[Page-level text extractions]
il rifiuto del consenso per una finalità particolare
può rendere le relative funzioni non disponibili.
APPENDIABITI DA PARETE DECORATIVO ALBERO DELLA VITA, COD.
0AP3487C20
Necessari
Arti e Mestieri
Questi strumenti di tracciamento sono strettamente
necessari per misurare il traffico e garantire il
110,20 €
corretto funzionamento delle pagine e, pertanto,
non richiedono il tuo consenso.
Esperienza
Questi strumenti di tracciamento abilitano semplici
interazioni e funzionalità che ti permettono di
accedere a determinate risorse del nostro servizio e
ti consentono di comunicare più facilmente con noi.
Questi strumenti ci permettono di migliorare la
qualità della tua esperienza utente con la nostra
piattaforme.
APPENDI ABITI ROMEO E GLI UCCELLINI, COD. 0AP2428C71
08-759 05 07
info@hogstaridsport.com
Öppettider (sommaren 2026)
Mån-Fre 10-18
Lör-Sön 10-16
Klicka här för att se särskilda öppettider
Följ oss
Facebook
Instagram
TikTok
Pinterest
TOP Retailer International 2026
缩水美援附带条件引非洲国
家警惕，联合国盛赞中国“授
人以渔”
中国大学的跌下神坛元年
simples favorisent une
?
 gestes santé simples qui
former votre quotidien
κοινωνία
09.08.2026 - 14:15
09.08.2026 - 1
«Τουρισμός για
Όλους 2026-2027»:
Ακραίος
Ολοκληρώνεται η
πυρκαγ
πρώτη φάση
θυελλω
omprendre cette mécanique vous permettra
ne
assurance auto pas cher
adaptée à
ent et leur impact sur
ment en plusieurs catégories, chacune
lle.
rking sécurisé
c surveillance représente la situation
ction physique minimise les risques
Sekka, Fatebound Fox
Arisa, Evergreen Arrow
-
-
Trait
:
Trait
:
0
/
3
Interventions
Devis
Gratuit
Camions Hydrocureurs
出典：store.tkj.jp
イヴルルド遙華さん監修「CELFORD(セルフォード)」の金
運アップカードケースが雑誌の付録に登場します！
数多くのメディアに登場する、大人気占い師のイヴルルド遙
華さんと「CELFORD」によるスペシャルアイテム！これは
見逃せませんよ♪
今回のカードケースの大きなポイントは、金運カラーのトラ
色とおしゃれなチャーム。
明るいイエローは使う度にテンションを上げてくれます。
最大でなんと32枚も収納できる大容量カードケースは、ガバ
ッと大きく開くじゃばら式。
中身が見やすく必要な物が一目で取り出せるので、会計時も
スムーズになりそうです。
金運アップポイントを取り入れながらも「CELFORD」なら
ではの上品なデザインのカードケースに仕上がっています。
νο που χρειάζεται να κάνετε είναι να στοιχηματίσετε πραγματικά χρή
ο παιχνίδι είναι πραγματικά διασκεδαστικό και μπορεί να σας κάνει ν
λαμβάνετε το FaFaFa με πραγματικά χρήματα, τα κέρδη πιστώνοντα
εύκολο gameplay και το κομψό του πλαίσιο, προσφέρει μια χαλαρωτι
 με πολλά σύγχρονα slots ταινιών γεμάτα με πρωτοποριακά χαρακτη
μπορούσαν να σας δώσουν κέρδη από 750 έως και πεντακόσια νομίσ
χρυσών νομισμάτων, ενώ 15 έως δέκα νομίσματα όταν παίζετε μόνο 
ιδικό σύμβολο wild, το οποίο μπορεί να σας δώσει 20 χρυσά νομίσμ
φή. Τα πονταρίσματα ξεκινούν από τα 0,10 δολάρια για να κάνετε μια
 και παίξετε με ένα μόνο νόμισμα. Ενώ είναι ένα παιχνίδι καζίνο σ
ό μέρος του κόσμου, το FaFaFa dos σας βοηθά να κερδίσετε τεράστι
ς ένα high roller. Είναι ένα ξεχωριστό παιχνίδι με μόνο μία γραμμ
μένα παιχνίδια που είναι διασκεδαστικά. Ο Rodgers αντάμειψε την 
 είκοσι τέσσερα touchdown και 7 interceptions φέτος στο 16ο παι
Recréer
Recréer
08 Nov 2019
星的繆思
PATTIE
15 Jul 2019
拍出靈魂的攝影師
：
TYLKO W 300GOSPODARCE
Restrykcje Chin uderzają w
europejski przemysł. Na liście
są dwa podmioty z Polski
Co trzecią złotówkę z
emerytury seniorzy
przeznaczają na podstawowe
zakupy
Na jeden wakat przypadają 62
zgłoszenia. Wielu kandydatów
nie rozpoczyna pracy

§ Instructions for the task
Pull every line containing the string "πραγματικά" out of the data above and copy it.

§ Written response
νο που χρειάζεται να κάνετε είναι να στοιχηματίσετε πραγματικά χρή
ο παιχνίδι είναι πραγματικά διασκεδαστικό και μπορεί να σας κάνει ν
λαμβάνετε το FaFaFa με πραγματικά χρήματα, τα κέρδη πιστώνοντα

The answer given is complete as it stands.